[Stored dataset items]
* * * * * * *

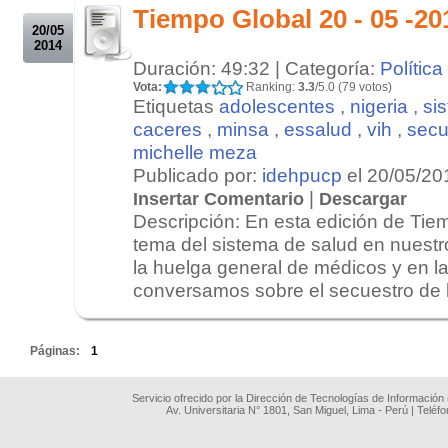
Tiempo Global 20 - 05 -20
20/05
2014
Duración: 49:32 | Categoría:
Política
Vota:
Ranking:
3.3
/5.0 (79 votos)
Etiquetas
adolescentes
,
nigeria
,
si
caceres
,
minsa
,
essalud
,
vih
,
secu
michelle meza
Publicado por:
idehpucp
el 20/05/20
|
Insertar Comentario
Descargar
Descripción: En esta edición de Tiem
tema del sistema de salud en nuestr
la huelga general de médicos y en l
conversamos sobre el secuestro de la
.
Páginas:
1
Servicio ofrecido por la Dirección de Tecnologías de Información
Av. Universitaria N° 1801, San Miguel, Lima - Perú | Teléf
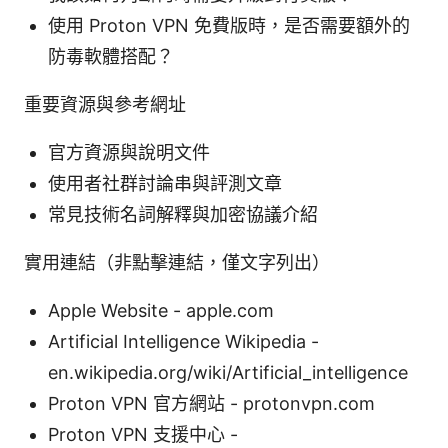
使用 Proton VPN 免費版時，是否需要額外的
防毒軟體搭配？
重要資源與參考網址
官方資源與說明文件
使用者社群討論串與評測文章
常見技術名詞解釋與加密協議介紹
實用連結（非點擊連結，僅文字列出）
Apple Website - apple.com
Artificial Intelligence Wikipedia -
en.wikipedia.org/wiki/Artificial_intelligence
Proton VPN 官方網站 - protonvpn.com
Proton VPN 支援中心 -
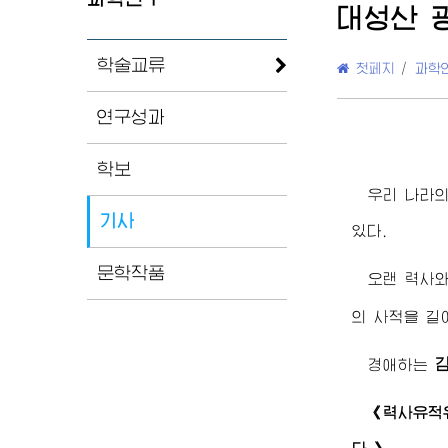
대성산 
학술교류
첫페지
/
과학
연구성과
학보
우리 나라
기사
있다.
문학작품
오랜 력사
의 사적을 길
경애하는
《력사유적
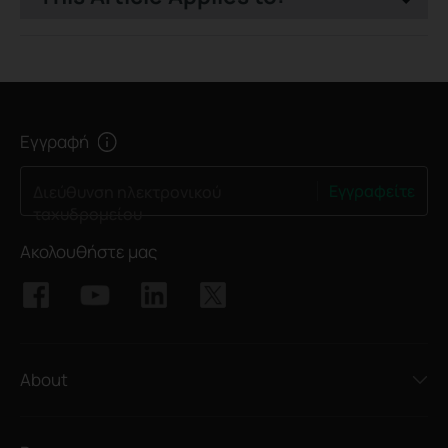
Εγγραφή
Εγγραφείτε
Διεύθυνση ηλεκτρονικού
ταχυδρομείου
Ακολουθήστε μας
About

* * * * * * *

### Assigned task
Your reply should hold only the lines running from the one with "conversamos sobre el secuestro de la" to the end of the data above, set down exactly, pictures omitted.

### Output below
conversamos sobre el secuestro de la
.
Páginas:
1
Servicio ofrecido por la Dirección de Tecnologías de Información
Av. Universitaria N° 1801, San Miguel, Lima - Perú | Teléf
使用 Proton VPN 免費版時，是否需要額外的
防毒軟體搭配？
重要資源與參考網址
官方資源與說明文件
使用者社群討論串與評測文章
常見技術名詞解釋與加密協議介紹
實用連結（非點擊連結，僅文字列出）
Apple Website - apple.com
Artificial Intelligence Wikipedia -
en.wikipedia.org/wiki/Artificial_intelligence
Proton VPN 官方網站 - protonvpn.com
Proton VPN 支援中心 -
대성산 
학술교류
첫페지
/
과학
연구성과
학보
우리 나라
기사
있다.
문학작품
오랜 력사
의 사적을 길
경애하는
《력사유적
Εγγραφή
Εγγραφείτε
Διεύθυνση ηλεκτρονικού
ταχυδρομείου
Ακολουθήστε μας
About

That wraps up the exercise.